- _EXERCISE DESCRIPTION_
Even the shortest line counts, so transcribe all the data exactly.

[Bounding box prediction data]
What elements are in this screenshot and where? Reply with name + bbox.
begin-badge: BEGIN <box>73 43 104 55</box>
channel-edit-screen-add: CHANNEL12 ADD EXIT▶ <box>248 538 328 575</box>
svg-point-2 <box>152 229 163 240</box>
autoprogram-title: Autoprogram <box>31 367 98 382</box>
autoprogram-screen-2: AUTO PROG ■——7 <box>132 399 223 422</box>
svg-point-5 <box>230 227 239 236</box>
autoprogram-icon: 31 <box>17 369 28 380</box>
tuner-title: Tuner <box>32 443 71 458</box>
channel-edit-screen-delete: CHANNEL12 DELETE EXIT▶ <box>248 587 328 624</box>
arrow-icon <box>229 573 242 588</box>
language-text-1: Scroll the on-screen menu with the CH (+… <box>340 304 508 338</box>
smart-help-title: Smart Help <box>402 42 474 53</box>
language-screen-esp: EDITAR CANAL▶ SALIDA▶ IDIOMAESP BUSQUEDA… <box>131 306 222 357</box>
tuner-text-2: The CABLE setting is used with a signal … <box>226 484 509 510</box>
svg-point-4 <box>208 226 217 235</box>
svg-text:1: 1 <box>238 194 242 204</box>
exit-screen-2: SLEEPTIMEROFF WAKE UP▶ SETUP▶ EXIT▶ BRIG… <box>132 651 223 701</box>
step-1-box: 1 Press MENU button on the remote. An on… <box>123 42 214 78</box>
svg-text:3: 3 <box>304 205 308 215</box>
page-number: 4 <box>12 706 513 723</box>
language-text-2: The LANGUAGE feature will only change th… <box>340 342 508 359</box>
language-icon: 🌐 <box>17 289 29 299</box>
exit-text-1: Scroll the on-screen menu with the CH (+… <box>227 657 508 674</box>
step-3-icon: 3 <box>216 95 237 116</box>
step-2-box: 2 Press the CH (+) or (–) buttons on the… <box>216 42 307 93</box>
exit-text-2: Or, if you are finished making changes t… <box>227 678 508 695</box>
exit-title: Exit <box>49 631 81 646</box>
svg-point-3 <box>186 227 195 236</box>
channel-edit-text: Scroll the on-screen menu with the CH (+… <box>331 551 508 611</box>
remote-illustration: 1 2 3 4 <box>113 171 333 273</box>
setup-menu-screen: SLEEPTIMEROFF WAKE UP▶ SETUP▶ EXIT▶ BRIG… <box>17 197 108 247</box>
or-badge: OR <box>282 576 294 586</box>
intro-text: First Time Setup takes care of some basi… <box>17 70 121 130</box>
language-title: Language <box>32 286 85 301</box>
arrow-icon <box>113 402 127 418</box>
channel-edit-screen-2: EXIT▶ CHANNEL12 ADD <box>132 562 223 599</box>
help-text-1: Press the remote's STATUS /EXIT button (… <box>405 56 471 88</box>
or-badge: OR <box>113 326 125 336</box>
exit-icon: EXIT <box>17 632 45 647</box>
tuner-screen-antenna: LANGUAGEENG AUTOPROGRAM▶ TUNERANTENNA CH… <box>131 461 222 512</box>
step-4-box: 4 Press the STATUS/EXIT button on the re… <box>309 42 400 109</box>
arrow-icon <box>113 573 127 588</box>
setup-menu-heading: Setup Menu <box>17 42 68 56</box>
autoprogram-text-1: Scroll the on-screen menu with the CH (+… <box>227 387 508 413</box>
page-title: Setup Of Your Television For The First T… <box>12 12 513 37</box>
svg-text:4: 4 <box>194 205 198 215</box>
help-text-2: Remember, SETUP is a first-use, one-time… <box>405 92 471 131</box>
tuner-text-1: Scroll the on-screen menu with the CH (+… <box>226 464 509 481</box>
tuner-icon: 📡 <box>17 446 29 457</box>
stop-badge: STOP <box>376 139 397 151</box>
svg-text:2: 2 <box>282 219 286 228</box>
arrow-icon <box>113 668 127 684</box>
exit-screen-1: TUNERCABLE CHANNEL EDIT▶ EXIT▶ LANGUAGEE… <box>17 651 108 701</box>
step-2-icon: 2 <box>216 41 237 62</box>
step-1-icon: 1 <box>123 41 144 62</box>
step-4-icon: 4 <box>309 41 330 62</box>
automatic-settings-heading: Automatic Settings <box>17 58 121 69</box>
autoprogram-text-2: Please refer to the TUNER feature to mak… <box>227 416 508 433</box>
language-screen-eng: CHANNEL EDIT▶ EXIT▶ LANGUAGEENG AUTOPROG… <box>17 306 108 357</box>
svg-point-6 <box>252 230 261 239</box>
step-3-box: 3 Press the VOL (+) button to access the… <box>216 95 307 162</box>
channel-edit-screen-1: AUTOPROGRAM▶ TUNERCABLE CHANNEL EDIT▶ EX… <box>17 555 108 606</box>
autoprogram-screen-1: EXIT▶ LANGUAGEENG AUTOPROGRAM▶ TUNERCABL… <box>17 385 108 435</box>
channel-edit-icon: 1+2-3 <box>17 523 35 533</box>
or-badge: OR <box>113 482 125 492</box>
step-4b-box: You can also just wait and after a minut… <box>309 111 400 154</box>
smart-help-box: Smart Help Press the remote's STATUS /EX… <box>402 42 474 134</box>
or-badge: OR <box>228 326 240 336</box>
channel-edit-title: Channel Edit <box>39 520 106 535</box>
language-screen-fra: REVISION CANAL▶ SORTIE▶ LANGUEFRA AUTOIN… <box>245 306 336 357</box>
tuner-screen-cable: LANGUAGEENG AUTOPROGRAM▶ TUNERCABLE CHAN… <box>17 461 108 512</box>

- _RESULT_
What elements are in this screenshot and where? Reply with name + bbox.
begin-badge: BEGIN <box>73 43 104 55</box>
channel-edit-screen-add: CHANNEL12 ADD EXIT▶ <box>248 538 328 575</box>
svg-point-2 <box>152 229 163 240</box>
autoprogram-title: Autoprogram <box>31 367 98 382</box>
autoprogram-screen-2: AUTO PROG ■——7 <box>132 399 223 422</box>
svg-point-5 <box>230 227 239 236</box>
autoprogram-icon: 31 <box>17 369 28 380</box>
tuner-title: Tuner <box>32 443 71 458</box>
channel-edit-screen-delete: CHANNEL12 DELETE EXIT▶ <box>248 587 328 624</box>
arrow-icon <box>229 573 242 588</box>
language-text-1: Scroll the on-screen menu with the CH (+… <box>340 304 508 338</box>
smart-help-title: Smart Help <box>402 42 474 53</box>
language-screen-esp: EDITAR CANAL▶ SALIDA▶ IDIOMAESP BUSQUEDA… <box>131 306 222 357</box>
tuner-text-2: The CABLE setting is used with a signal … <box>226 484 509 510</box>
svg-point-4 <box>208 226 217 235</box>
svg-text:1: 1 <box>238 194 242 204</box>
exit-screen-2: SLEEPTIMEROFF WAKE UP▶ SETUP▶ EXIT▶ BRIG… <box>132 651 223 701</box>
step-1-box: 1 Press MENU button on the remote. An on… <box>123 42 214 78</box>
svg-text:3: 3 <box>304 205 308 215</box>
page-number: 4 <box>12 706 513 723</box>
language-text-2: The LANGUAGE feature will only change th… <box>340 342 508 359</box>
language-icon: 🌐 <box>17 289 29 299</box>
exit-text-1: Scroll the on-screen menu with the CH (+… <box>227 657 508 674</box>
step-3-icon: 3 <box>216 95 237 116</box>
step-2-box: 2 Press the CH (+) or (–) buttons on the… <box>216 42 307 93</box>
exit-text-2: Or, if you are finished making changes t… <box>227 678 508 695</box>
exit-title: Exit <box>49 631 81 646</box>
svg-point-3 <box>186 227 195 236</box>
channel-edit-text: Scroll the on-screen menu with the CH (+… <box>331 551 508 611</box>
remote-illustration: 1 2 3 4 <box>113 171 333 273</box>
setup-menu-screen: SLEEPTIMEROFF WAKE UP▶ SETUP▶ EXIT▶ BRIG… <box>17 197 108 247</box>
or-badge: OR <box>282 576 294 586</box>
intro-text: First Time Setup takes care of some basi… <box>17 70 121 130</box>
language-title: Language <box>32 286 85 301</box>
arrow-icon <box>113 402 127 418</box>
channel-edit-screen-2: EXIT▶ CHANNEL12 ADD <box>132 562 223 599</box>
help-text-1: Press the remote's STATUS /EXIT button (… <box>405 56 471 88</box>
or-badge: OR <box>113 326 125 336</box>
exit-icon: EXIT <box>17 632 45 647</box>
tuner-screen-antenna: LANGUAGEENG AUTOPROGRAM▶ TUNERANTENNA CH… <box>131 461 222 512</box>
step-4-box: 4 Press the STATUS/EXIT button on the re… <box>309 42 400 109</box>
arrow-icon <box>113 573 127 588</box>
setup-menu-heading: Setup Menu <box>17 42 68 56</box>
autoprogram-text-1: Scroll the on-screen menu with the CH (+… <box>227 387 508 413</box>
page-title: Setup Of Your Television For The First T… <box>12 12 513 37</box>
svg-text:4: 4 <box>194 205 198 215</box>
help-text-2: Remember, SETUP is a first-use, one-time… <box>405 92 471 131</box>
tuner-text-1: Scroll the on-screen menu with the CH (+… <box>226 464 509 481</box>
tuner-icon: 📡 <box>17 446 29 457</box>
stop-badge: STOP <box>376 139 397 151</box>
svg-text:2: 2 <box>282 219 286 228</box>
arrow-icon <box>113 668 127 684</box>
exit-screen-1: TUNERCABLE CHANNEL EDIT▶ EXIT▶ LANGUAGEE… <box>17 651 108 701</box>
step-2-icon: 2 <box>216 41 237 62</box>
step-1-icon: 1 <box>123 41 144 62</box>
step-4-icon: 4 <box>309 41 330 62</box>
automatic-settings-heading: Automatic Settings <box>17 58 121 69</box>
autoprogram-text-2: Please refer to the TUNER feature to mak… <box>227 416 508 433</box>
language-screen-eng: CHANNEL EDIT▶ EXIT▶ LANGUAGEENG AUTOPROG… <box>17 306 108 357</box>
svg-point-6 <box>252 230 261 239</box>
step-3-box: 3 Press the VOL (+) button to access the… <box>216 95 307 162</box>
channel-edit-screen-1: AUTOPROGRAM▶ TUNERCABLE CHANNEL EDIT▶ EX… <box>17 555 108 606</box>
autoprogram-screen-1: EXIT▶ LANGUAGEENG AUTOPROGRAM▶ TUNERCABL… <box>17 385 108 435</box>
channel-edit-icon: 1+2-3 <box>17 523 35 533</box>
or-badge: OR <box>113 482 125 492</box>
step-4b-box: You can also just wait and after a minut… <box>309 111 400 154</box>
smart-help-box: Smart Help Press the remote's STATUS /EX… <box>402 42 474 134</box>
or-badge: OR <box>228 326 240 336</box>
channel-edit-title: Channel Edit <box>39 520 106 535</box>
language-screen-fra: REVISION CANAL▶ SORTIE▶ LANGUEFRA AUTOIN… <box>245 306 336 357</box>
tuner-screen-cable: LANGUAGEENG AUTOPROGRAM▶ TUNERCABLE CHAN… <box>17 461 108 512</box>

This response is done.